This is an automated email from the ASF dual-hosted git repository.
github-bot pushed a commit to branch main
in repository https://gitbox.apache.org/repos/asf/datafusion-sqlparser-rs.git
The following commit(s) were added to refs/heads/main by this push:
new c0998832 Correctly tokenize nested comments in Databricks, Clickhouse,
and ANSI (#2044)
c0998832 is described below
commit c0998832a2f018915ad4464db6aefa5b1e2f4447
Author: Joey Hain <[email protected]>
AuthorDate: Fri Sep 26 01:05:23 2025 -0700
Correctly tokenize nested comments in Databricks, Clickhouse, and ANSI
(#2044)
---
src/dialect/ansi.rs | 5 ++
src/dialect/clickhouse.rs | 6 ++
src/dialect/databricks.rs | 5 ++
src/tokenizer.rs | 141 +++++++++++++++++++++-------------------------
4 files changed, 81 insertions(+), 76 deletions(-)

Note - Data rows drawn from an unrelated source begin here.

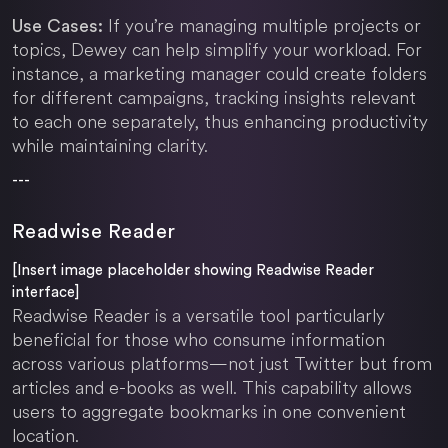
If you’re managing multiple projects or
Use Cases:
topics, Dewey can help simplify your workload. For
instance, a marketing manager could create folders
for different campaigns, tracking insights relevant
to each one separately, thus enhancing productivity
while maintaining clarity.
---
Readwise Reader
[Insert image placeholder showing Readwise Reader
interface]
Readwise Reader is a versatile tool particularly
beneficial for those who consume information
across various platforms—not just Twitter but from
articles and e-books as well. This capability allows
users to aggregate bookmarks in one convenient
location.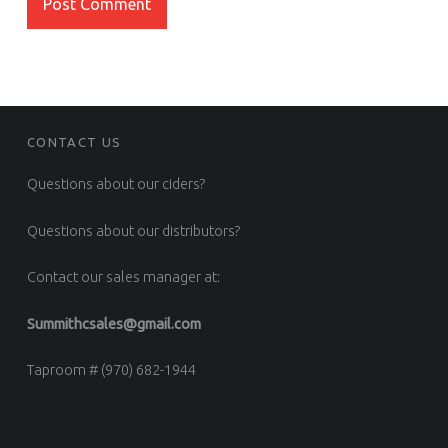
FOOTER SIDEBAR
CONTACT US
Questions about our ciders?
Questions about our distributors?
Contact our sales manager at:
Summithcsales@gmail.com
Taproom # (970) 682-1944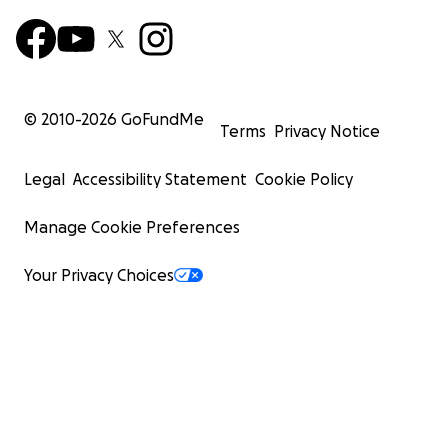
© 2010-
2026
GoFundMe
Terms
Privacy Notice
Legal
Accessibility Statement
Cookie Policy
Manage Cookie Preferences
Your Privacy Choices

diff --git a/src/dialect/ansi.rs b/src/dialect/ansi.rs
index 32ba7b32..ec3c095b 100644
--- a/src/dialect/ansi.rs
+++ b/src/dialect/ansi.rs
@@ -33,4 +33,9 @@ impl Dialect for AnsiDialect {
fn require_interval_qualifier(&self) -> bool {
true
}
+
+ /// The SQL standard explicitly states that block comments nest.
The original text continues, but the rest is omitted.